PROBLEM REQUIREMENTS: Your copy begins at the line with "CARATTERISTICHE [tab] (1065, 904)" and runs through the end of the data below. Set down only those lines exactly, without pictures.

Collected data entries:
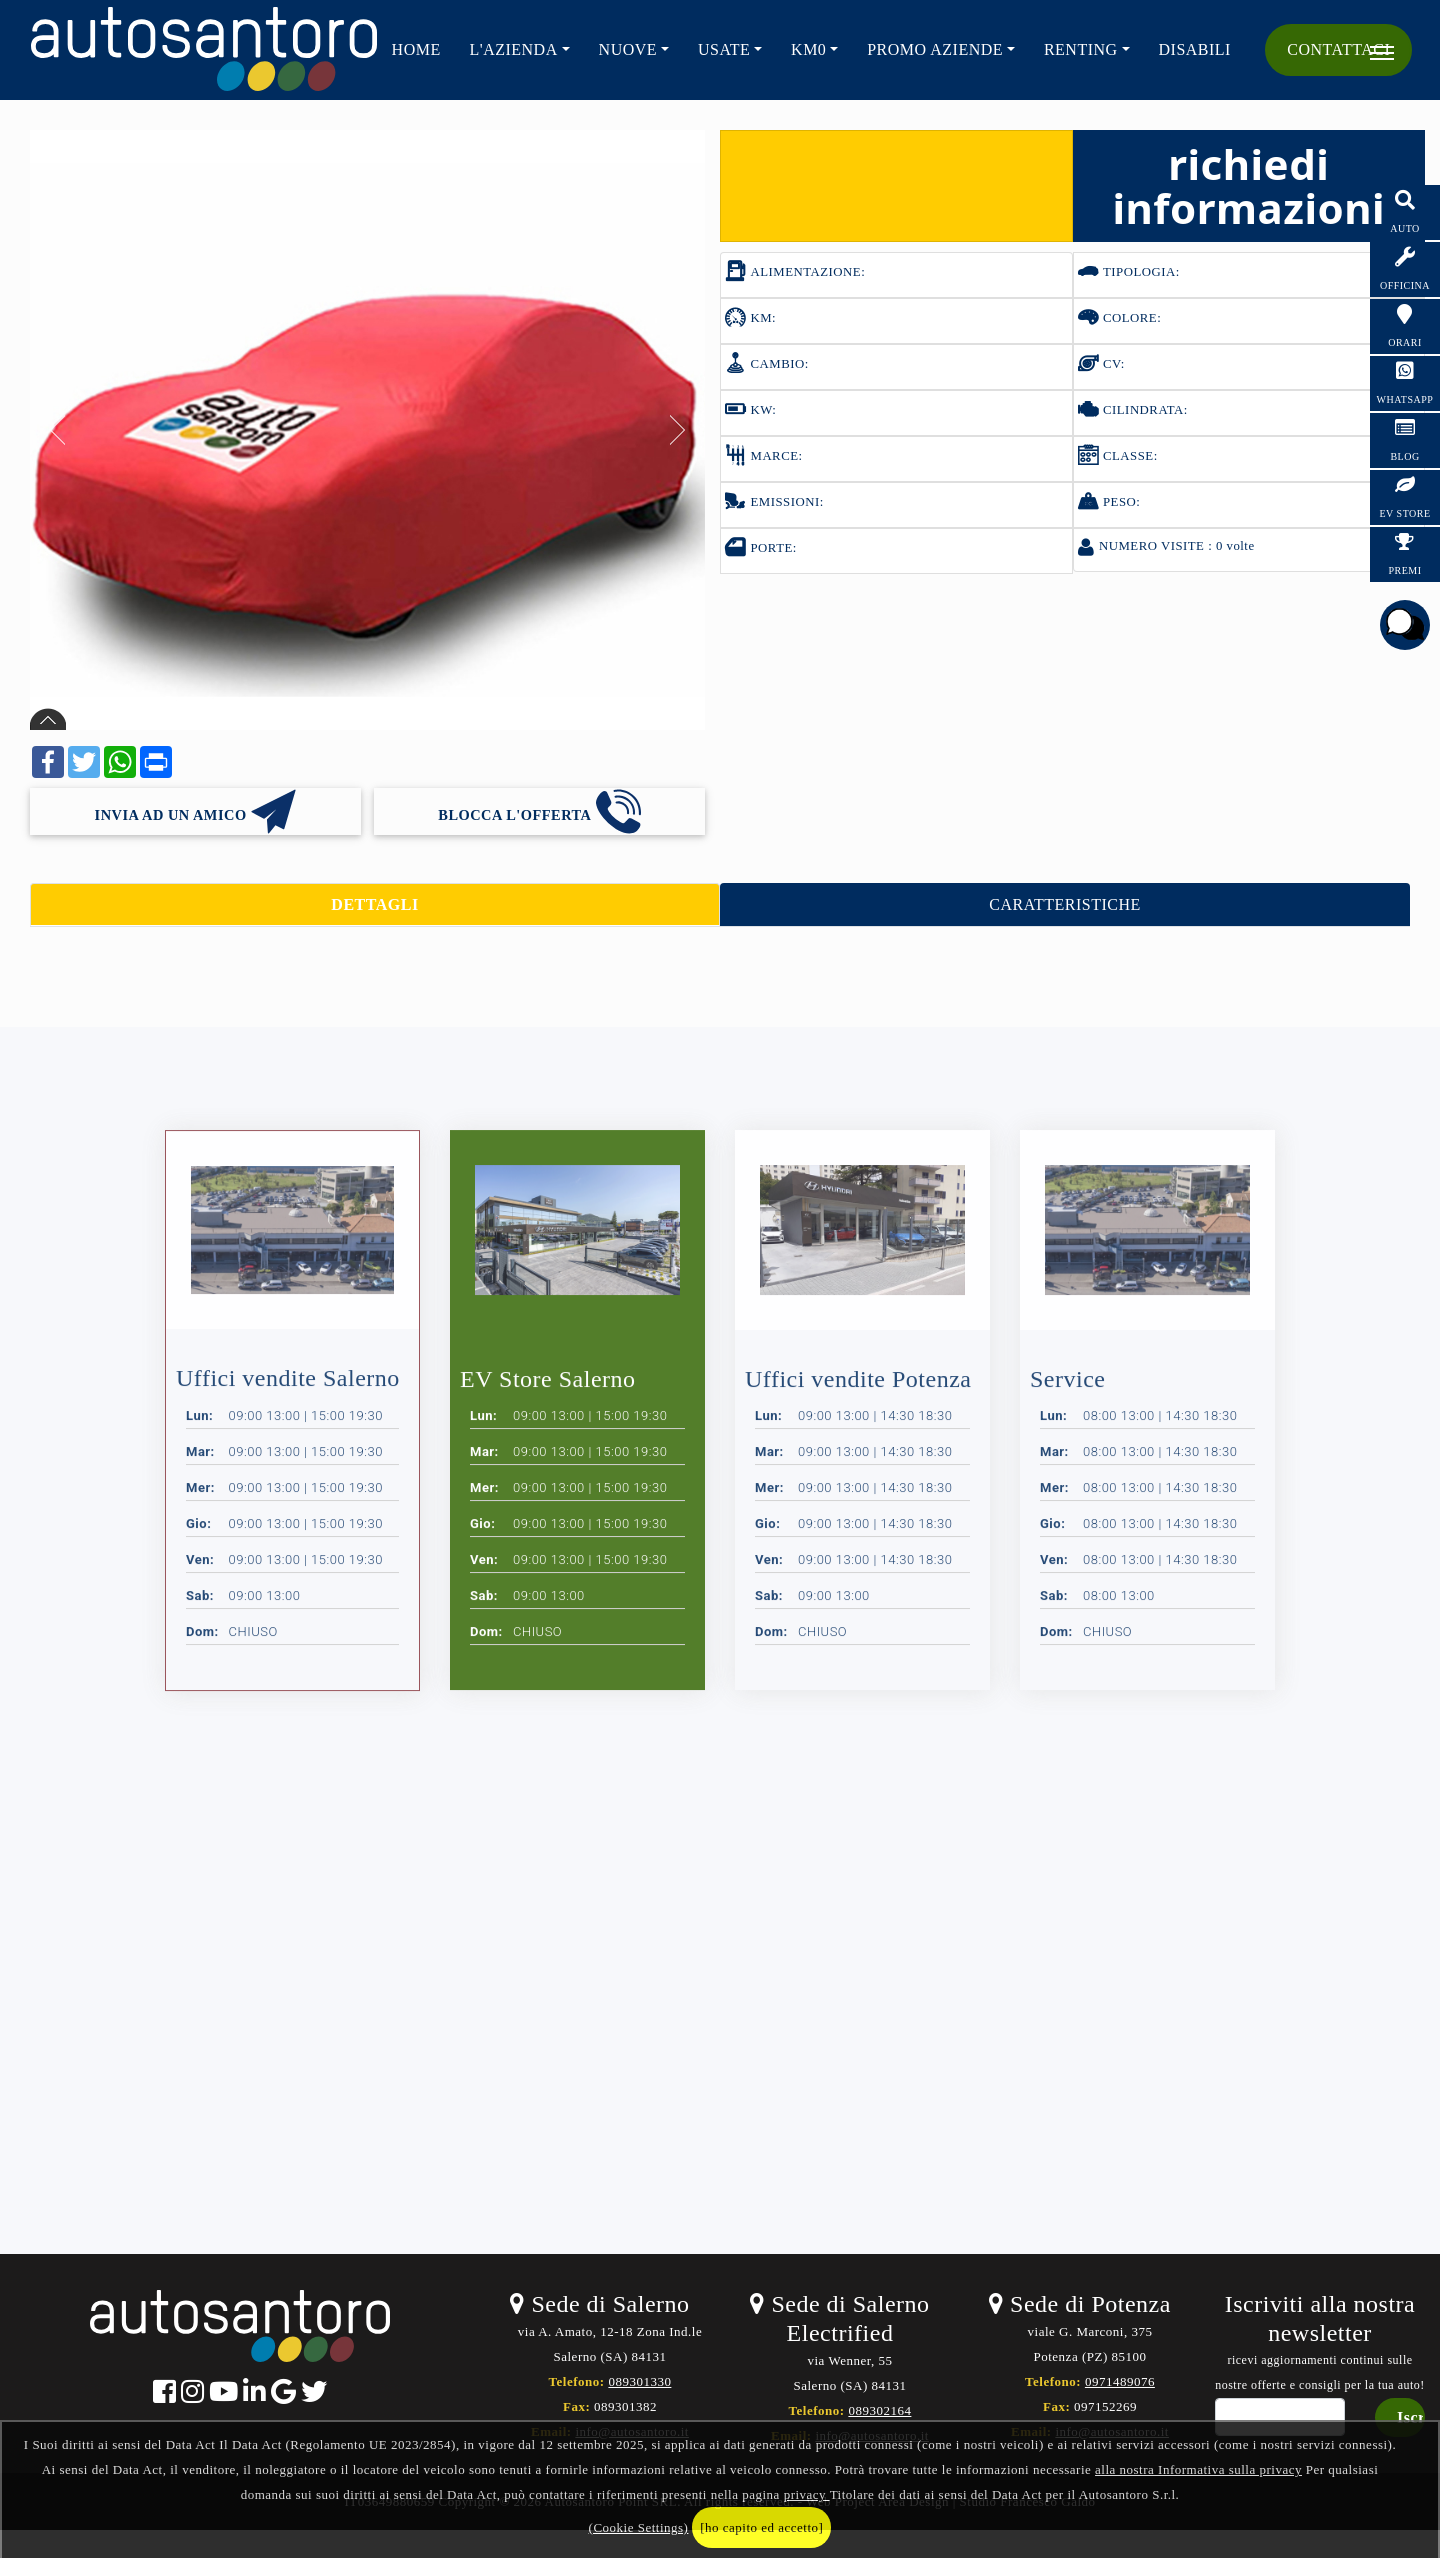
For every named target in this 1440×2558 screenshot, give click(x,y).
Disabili (1195, 49)
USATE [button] (724, 49)
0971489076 (1120, 2381)
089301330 (639, 2381)
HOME (416, 49)
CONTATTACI (1338, 49)
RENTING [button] (1081, 49)
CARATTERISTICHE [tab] (1065, 904)
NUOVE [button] (628, 49)
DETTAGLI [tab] (374, 904)
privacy (807, 2494)
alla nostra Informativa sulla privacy (1198, 2469)
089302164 (879, 2410)
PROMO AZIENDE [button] (935, 49)
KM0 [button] (808, 49)
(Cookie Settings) (639, 2527)
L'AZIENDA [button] (513, 49)
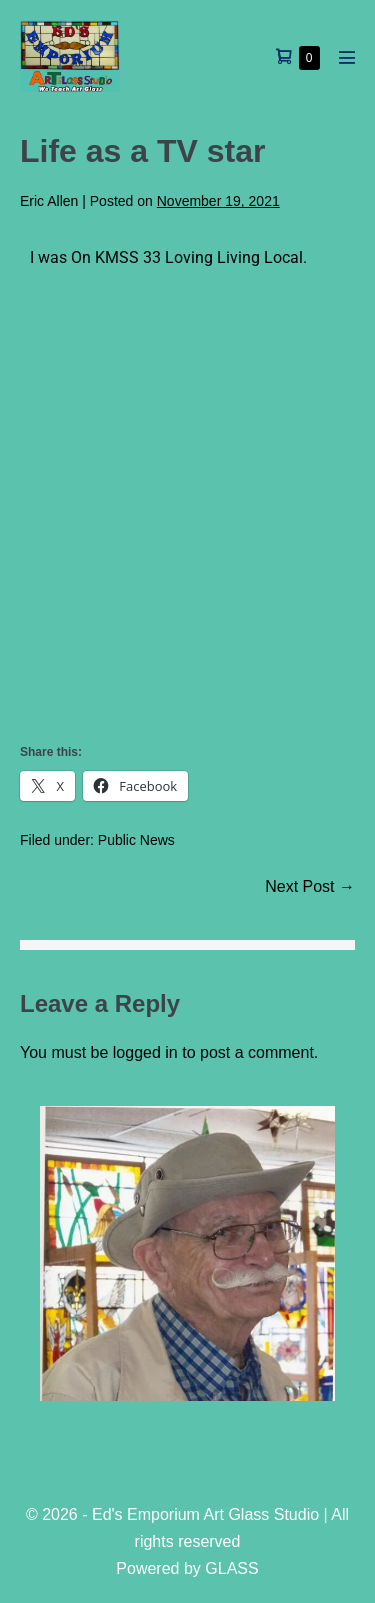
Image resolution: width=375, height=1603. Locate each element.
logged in (145, 1052)
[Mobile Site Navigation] (347, 57)
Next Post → (310, 886)
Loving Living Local (234, 257)
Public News (136, 840)
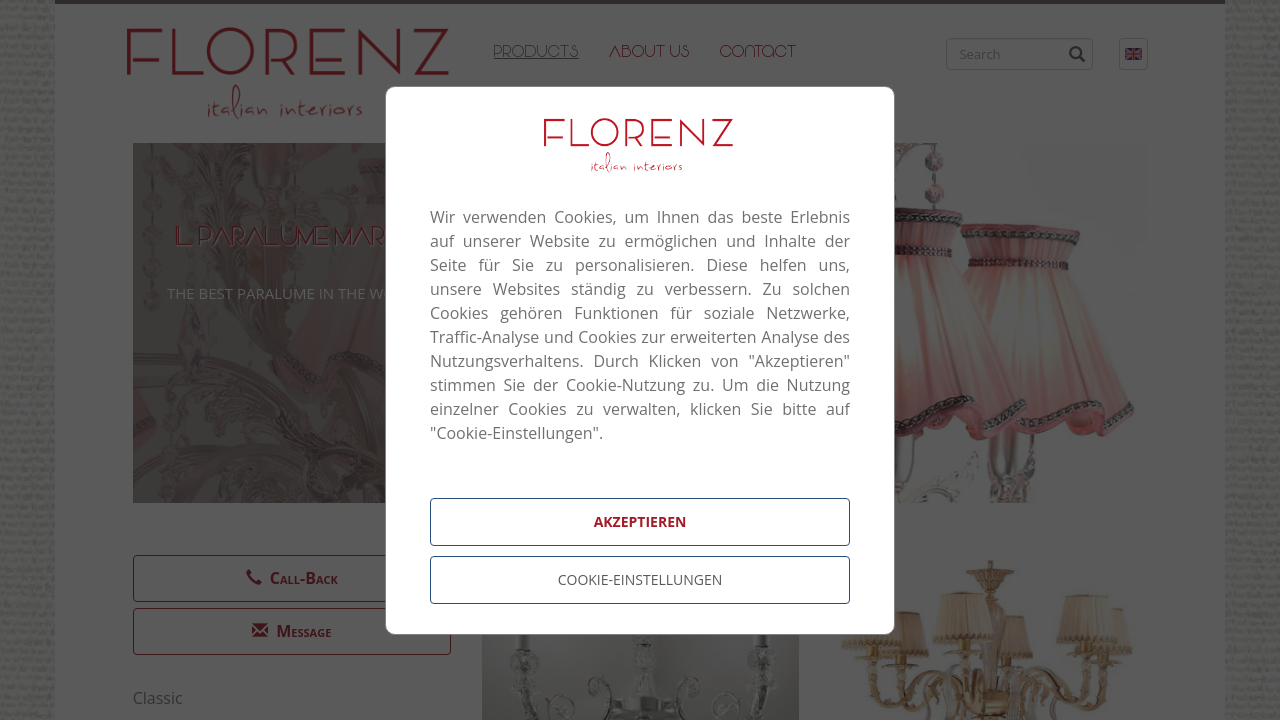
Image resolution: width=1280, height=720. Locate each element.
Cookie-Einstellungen (640, 579)
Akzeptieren (640, 521)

RESPONSE TO THE TASK:
CARATTERISTICHE [tab] (1065, 904)
NUOVE [button] (628, 49)
DETTAGLI [tab] (374, 904)
privacy (807, 2494)
alla nostra Informativa sulla privacy (1198, 2469)
089302164 (879, 2410)
PROMO AZIENDE [button] (935, 49)
KM0 [button] (808, 49)
(Cookie Settings) (639, 2527)
L'AZIENDA [button] (513, 49)
Image resolution: width=375, height=1603. Locate each element.
logged in (145, 1052)
[Mobile Site Navigation] (347, 57)
Next Post → (310, 886)
Loving Living Local (234, 257)
Public News (136, 840)
Image resolution: width=1280, height=720. Locate each element.
Cookie-Einstellungen (640, 579)
Akzeptieren (640, 521)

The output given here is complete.